● DIRECTIONS: All of the entries need to be set down exactly as they read.

● GIVEN RECORDS:
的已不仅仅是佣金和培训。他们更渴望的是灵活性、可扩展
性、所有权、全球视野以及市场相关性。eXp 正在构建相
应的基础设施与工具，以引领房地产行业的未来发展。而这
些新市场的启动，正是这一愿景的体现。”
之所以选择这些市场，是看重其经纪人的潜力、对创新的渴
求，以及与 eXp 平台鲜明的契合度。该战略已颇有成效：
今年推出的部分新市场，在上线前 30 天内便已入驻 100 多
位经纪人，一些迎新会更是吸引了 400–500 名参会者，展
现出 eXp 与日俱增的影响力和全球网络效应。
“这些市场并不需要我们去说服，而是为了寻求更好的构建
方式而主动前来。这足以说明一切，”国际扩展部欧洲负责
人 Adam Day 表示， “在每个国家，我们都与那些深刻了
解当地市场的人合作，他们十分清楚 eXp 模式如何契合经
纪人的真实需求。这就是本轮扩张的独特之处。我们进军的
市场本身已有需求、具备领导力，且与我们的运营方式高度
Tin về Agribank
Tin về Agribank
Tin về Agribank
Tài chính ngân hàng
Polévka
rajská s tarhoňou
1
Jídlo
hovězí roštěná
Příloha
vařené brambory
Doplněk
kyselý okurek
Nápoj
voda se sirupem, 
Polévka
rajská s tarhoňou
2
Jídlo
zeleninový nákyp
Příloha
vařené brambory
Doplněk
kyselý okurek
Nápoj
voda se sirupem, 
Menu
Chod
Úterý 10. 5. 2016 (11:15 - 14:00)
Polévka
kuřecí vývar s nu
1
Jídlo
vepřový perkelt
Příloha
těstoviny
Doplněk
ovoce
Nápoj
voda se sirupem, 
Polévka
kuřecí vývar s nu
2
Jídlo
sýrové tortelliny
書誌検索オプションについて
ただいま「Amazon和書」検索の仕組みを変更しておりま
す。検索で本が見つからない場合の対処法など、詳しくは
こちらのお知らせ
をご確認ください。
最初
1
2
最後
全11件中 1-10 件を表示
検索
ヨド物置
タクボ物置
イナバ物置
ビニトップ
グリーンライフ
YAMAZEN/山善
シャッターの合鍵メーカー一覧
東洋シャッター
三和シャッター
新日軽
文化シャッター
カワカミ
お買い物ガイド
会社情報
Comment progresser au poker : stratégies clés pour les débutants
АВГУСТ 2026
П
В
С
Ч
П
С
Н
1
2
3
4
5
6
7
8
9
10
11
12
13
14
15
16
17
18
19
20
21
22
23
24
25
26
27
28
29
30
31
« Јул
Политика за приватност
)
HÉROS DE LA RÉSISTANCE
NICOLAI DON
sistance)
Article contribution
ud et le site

● RESPONSE TO THIS EXERCISE:
的已不仅仅是佣金和培训。他们更渴望的是灵活性、可扩展
性、所有权、全球视野以及市场相关性。eXp 正在构建相
应的基础设施与工具，以引领房地产行业的未来发展。而这
些新市场的启动，正是这一愿景的体现。”
之所以选择这些市场，是看重其经纪人的潜力、对创新的渴
求，以及与 eXp 平台鲜明的契合度。该战略已颇有成效：
今年推出的部分新市场，在上线前 30 天内便已入驻 100 多
位经纪人，一些迎新会更是吸引了 400–500 名参会者，展
现出 eXp 与日俱增的影响力和全球网络效应。
“这些市场并不需要我们去说服，而是为了寻求更好的构建
方式而主动前来。这足以说明一切，”国际扩展部欧洲负责
人 Adam Day 表示， “在每个国家，我们都与那些深刻了
解当地市场的人合作，他们十分清楚 eXp 模式如何契合经
纪人的真实需求。这就是本轮扩张的独特之处。我们进军的
市场本身已有需求、具备领导力，且与我们的运营方式高度
Tin về Agribank
Tin về Agribank
Tin về Agribank
Tài chính ngân hàng
Polévka
rajská s tarhoňou
1
Jídlo
hovězí roštěná
Příloha
vařené brambory
Doplněk
kyselý okurek
Nápoj
voda se sirupem, 
Polévka
rajská s tarhoňou
2
Jídlo
zeleninový nákyp
Příloha
vařené brambory
Doplněk
kyselý okurek
Nápoj
voda se sirupem, 
Menu
Chod
Úterý 10. 5. 2016 (11:15 - 14:00)
Polévka
kuřecí vývar s nu
1
Jídlo
vepřový perkelt
Příloha
těstoviny
Doplněk
ovoce
Nápoj
voda se sirupem, 
Polévka
kuřecí vývar s nu
2
Jídlo
sýrové tortelliny
書誌検索オプションについて
ただいま「Amazon和書」検索の仕組みを変更しておりま
す。検索で本が見つからない場合の対処法など、詳しくは
こちらのお知らせ
をご確認ください。
最初
1
2
最後
全11件中 1-10 件を表示
検索
ヨド物置
タクボ物置
イナバ物置
ビニトップ
グリーンライフ
YAMAZEN/山善
シャッターの合鍵メーカー一覧
東洋シャッター
三和シャッター
新日軽
文化シャッター
カワカミ
お買い物ガイド
会社情報
Comment progresser au poker : stratégies clés pour les débutants
АВГУСТ 2026
П
В
С
Ч
П
С
Н
1
2
3
4
5
6
7
8
9
10
11
12
13
14
15
16
17
18
19
20
21
22
23
24
25
26
27
28
29
30
31
« Јул
Политика за приватност
)
HÉROS DE LA RÉSISTANCE
NICOLAI DON
sistance)
Article contribution
ud et le site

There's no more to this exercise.